Speaker
Description
Decision-makers in Small and Medium Enterprises (SMEs) rely on available data and their environment knowledge to plan activities. In doing so, they may have contradictory criteria or insights according to different decision-makers. While Group Decision Support Systems exist in literature and industrial practice as well, their use can be complex and time-consuming for decision-makers.
In order to support decision makers, a framework is proposed through a Multi-Period Mixed Integer Linear Programming (MILP) production planning model that simulates the behaviour of a real company. Based on a real industrial problem, this model combines dynamic parameters (production capacity, forecasted demand, etc.) with static parameters (Bills of Materials (BOMs), deliveries, supplier capacity, etc.).

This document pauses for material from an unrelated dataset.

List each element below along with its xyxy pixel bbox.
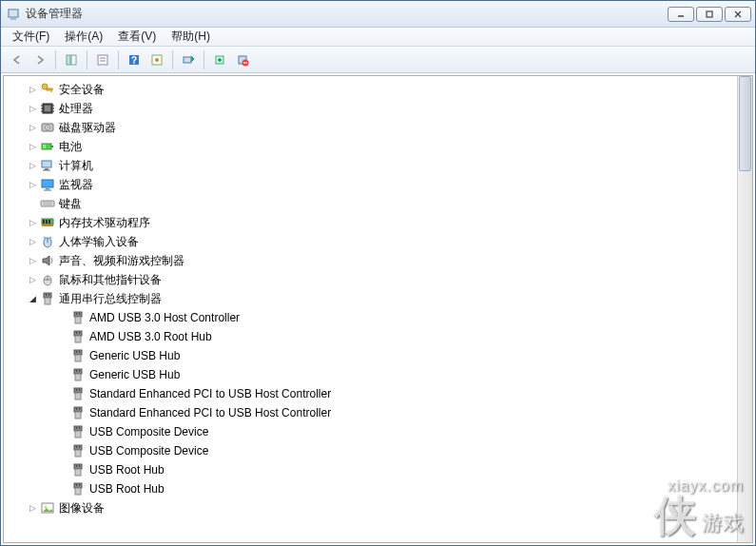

The model is implemented in Julia, using JuMP and the Cbc solver. First, decision-makers fill in the relevant data and parameters, which are then processed for being used by the solver. Decision variables such as production, deliveries, purchases, inventory, and back-orders are defined to simulate the company's behaviour at different levels. Inventory equilibrium and Bills of Materials (BOMs) are incorporated into the constraints in order to generate the production and supply plans over different time periods. These variables and constraints affect the company's expected benefit, which is incorporated into the model objective function.
The model serves as a simulation tool that generates production data, which can be used to complete Key Performance Indicators (KPIs) for each decision-maker. Both data and KPIs provides the necessary data for efficient group decision-making. The proposed simulation tool also enables decision-makers to test different scenarios, allowing them to better align outcomes with their risk tolerance and behavior.